(What the task requires): Give as output the line that contains "Thực hiện những phi vụ trộm khi", followed by every remaining line of the entries, unchanged and with nothing added.

(Dataset entries):

====

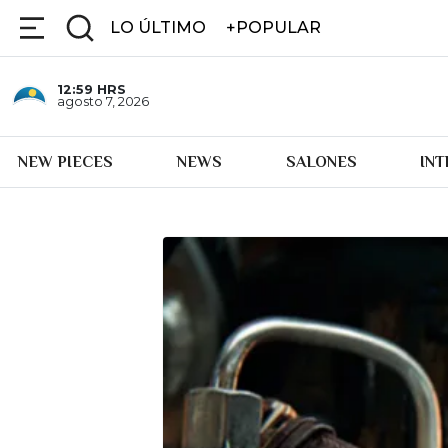
LO ÚLTIMO
+POPULAR
12:59
HRS
agosto 7, 2026
NEW PIECES
NEWS
SALONES
IN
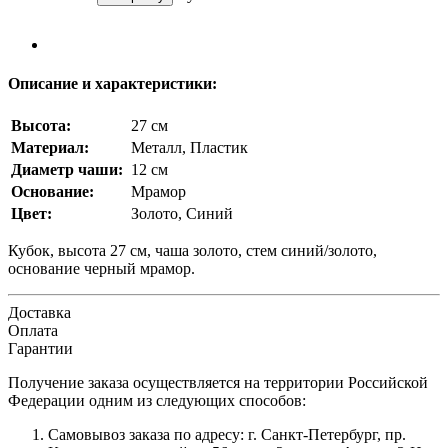
Описание и характеристики:
Высота:
27 см
Материал:
Металл, Пластик
Диаметр чаши:
12 см
Основание:
Мрамор
Цвет:
Золото, Синий
Кубок, высота 27 см, чаша золото, стем синий/золото,
основание черный мрамор.
Доставка
Оплата
Гарантии
Получение заказа осуществляется на территории Российской
Федерации одним из следующих способов:
Самовывоз заказа по адресу: г. Санкт-Петербург, пр.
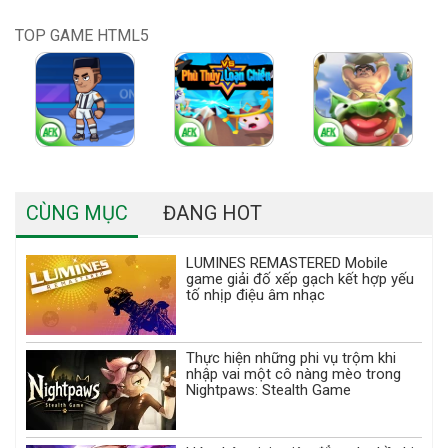
TOP GAME HTML5
CÙNG MỤC
ĐANG HOT
LUMINES REMASTERED Mobile
game giải đố xếp gạch kết hợp yếu
tố nhịp điệu âm nhạc
Thực hiện những phi vụ trộm khi
nhập vai một cô nàng mèo trong
Nightpaws: Stealth Game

====

(Written response):
Thực hiện những phi vụ trộm khi
nhập vai một cô nàng mèo trong
Nightpaws: Stealth Game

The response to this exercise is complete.